I am facing an grpc stream write error on the gateway pod when running the benchmkaring tool against camunda k8s setup. My helm values configuration file is shared below.
The interesting fact is that the error disappears on deleting the volumes of the k8s cluster through kubectl delete pvc --all command. I have a couple of questions
What is the correlation of the stream write error seen in the gateway logs with persistent volumes i.e. zeebe broker data ?
Why do the volumes not get deleted on helm uninstall command?
We have observed that any change in the helm values configuration file requires us to delete all the persistent volumes before we start the benchmarking again. Could you please explain the technical reason behind this?
Thanks
Helm values.yaml file
global:
identity:
auth:
# Disable the Identity authentication for local development
# it will fall back to basic-auth: demo/demo as default user
enabled: false
elasticsearch:
disableExporter: true
​
# Disable identity as part of the camunda platform core
identity:
enabled: false
​
optimize:
enabled: false
# Configure tasklist to make it off for local development
tasklist:
enabled: false
​
# Configure operate to make it off for local development
operate:
enabled: false
elasticsearch:
enabled: false
​
zeebe:
clusterSize: 3
partitionCount: 3
replicationFactor: 2
cpuThreadCount: 4
ioThreadCount: 4
env:
- name: ZEEBE_BROKER_EXECUTION_METRICS_EXPORTER_ENABLED
value: "true"
pvcSize: 128Gi
resources:
requests:
cpu: 2
memory: 4Gi
limits:
cpu: 2
memory: 4Gi
​
zeebe-gateway:
replicas: 1
env:
- name: ZEEBE_GATEWAY_THREADS_MANAGEMENTTHREADS
value: "4"
- name: ZEEBE_GATEWAY_MONITORING_ENABLED
value: "true"
resources:
requests:
cpu: 1
memory: 512Mi
limits:
cpu: 1
memory: 512Mi
​
# PrometheusServiceMonitor configuration for the prometheus service monitor
prometheusServiceMonitor:
# PrometheusServiceMonitor.enabled if true then a service monitor will be deployed, which allows a installed prometheus controller to scrape metrics from the broker pods
enabled: false
P.S - There is a github issue with the same stacktrace but in a different scenario (high payload) reported too.
On further troubleshooting we found an interesting fact.
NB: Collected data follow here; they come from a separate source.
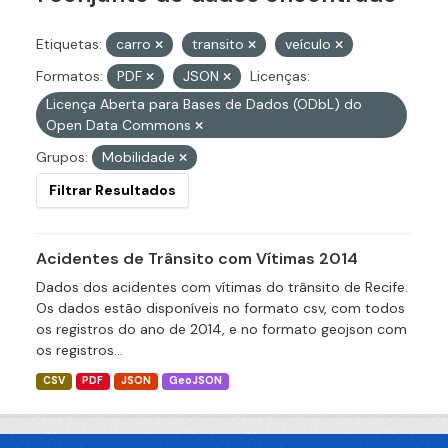
Etiquetas:
carro
transito
veículo
Formatos:
PDF
JSON
Licenças:
Licença Aberta para Bases de Dados (ODbL) do
Open Data Commons
Grupos:
Mobilidade
Filtrar Resultados
Acidentes de Trânsito com Vítimas 2014
Dados dos acidentes com vítimas do trânsito de Recife.
Os dados estão disponíveis no formato csv, com todos
os registros do ano de 2014, e no formato geojson com
os registros...
CSV
PDF
JSON
GeoJSON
We get the below warning on the zeebe-gateway on certain aws cluster configuration when running the benchmarking tool.
3 brokers, 3 partitions - No error
4 brokers, 4 partitions - No error
5 brokers, 5 partitions - Stream Error
6 brokers, 12 partitions - Stream Error
7 brokers, 11 partitions - Stream Error
Each broker is configured with 3.5 vcpus, 4.5 GB ram and 2 as the replication factor.
When this error is seen, we have observed a spike in the rocksdb live data, block usage and total SST file. Below are some of the grafana screenshots.
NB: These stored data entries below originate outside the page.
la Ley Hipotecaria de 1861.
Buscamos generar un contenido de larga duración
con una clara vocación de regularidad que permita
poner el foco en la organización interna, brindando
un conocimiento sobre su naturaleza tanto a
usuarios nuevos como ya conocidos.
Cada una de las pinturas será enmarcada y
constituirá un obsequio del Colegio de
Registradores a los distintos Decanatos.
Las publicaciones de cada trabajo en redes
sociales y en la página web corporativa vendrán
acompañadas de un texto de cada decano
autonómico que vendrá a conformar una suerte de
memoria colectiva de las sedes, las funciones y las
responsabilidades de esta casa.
Kindly share some insights on what could be causing the zeebe connection to be closed.
WARN
io.grpc.netty.NettyServerHandler - Stream Error
io.netty.handler.codec.http2.Http2Exception$StreamException: Stream closed before write could take place
Benchmarking tool info message
This corresponding info message is logged on the client i.e. the benchmarking tool.
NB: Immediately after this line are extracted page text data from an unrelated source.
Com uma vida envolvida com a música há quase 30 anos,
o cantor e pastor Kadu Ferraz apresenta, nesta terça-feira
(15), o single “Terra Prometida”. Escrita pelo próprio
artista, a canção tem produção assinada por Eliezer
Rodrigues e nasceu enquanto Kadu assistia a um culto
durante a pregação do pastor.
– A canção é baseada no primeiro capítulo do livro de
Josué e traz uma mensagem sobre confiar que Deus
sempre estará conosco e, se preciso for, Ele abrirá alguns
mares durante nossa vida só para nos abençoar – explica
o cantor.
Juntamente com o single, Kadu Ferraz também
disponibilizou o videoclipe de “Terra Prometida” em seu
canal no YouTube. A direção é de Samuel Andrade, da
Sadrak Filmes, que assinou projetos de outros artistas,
What is the correlation of the stream write error seen in the gateway logs with persistent volumes i.e. zeebe broker data ?
Not sure whether this is really related the stream error is very generic, and can have multiple causes. Client connection cancelations,interruptions and other things.
Why do the volumes not get deleted on helm uninstall command?
We have observed that any change in the helm values configuration file requires us to delete all the persistent volumes before we start the benchmarking again. Could you please explain the technical reason behind this?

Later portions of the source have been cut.